PROMPT:
Select the lines below containing the word "獲取新客".

INPUT FOR THIS TASK:
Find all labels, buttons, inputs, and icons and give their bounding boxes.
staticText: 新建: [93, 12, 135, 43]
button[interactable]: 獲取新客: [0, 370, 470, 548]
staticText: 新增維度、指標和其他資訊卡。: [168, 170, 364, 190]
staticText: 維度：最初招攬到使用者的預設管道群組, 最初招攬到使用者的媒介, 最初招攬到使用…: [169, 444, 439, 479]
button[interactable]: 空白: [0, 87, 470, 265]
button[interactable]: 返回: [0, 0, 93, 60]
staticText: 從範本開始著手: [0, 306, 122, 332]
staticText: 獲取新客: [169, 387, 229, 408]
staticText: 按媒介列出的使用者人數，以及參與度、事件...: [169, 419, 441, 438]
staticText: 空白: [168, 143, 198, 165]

SOLUTION FOR THIS TASK:
button[interactable]: 獲取新客: [0, 370, 470, 548]
staticText: 獲取新客: [169, 387, 229, 408]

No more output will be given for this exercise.